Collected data
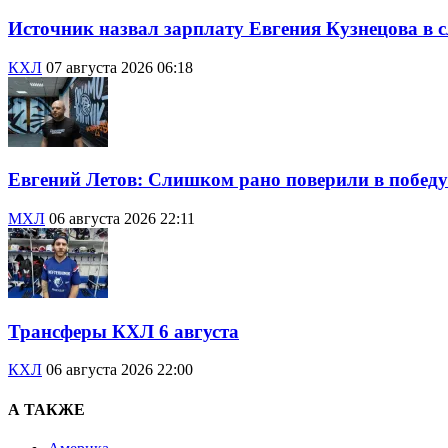
Источник назвал зарплату Евгения Кузнецова в с
КХЛ
07 августа 2026 06:18
Евгений Летов: Слишком рано поверили в победу
МХЛ
06 августа 2026 22:11
Трансферы КХЛ 6 августа
КХЛ
06 августа 2026 22:00
А ТАКЖЕ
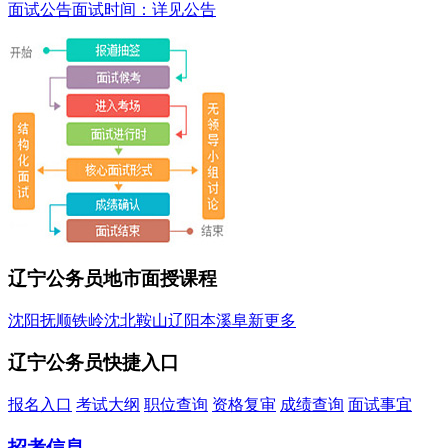
面试公告
面试时间：详见公告
辽宁公务员地市面授课程
沈阳
抚顺
铁岭
沈北
鞍山
辽阳
本溪
阜新
更多
辽宁公务员快捷入口
报名入口
考试大纲
职位查询
资格复审
成绩查询
面试事宜
招考信息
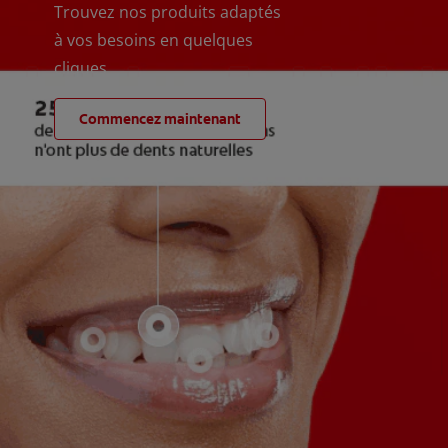
Trouvez nos produits adaptés
à vos besoins en quelques
cliques
Commencez maintenant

● **What the task asks**:
Each line of the records above that holds the word "августа" should be counted, and only the final number stated.

● **Task result**:
4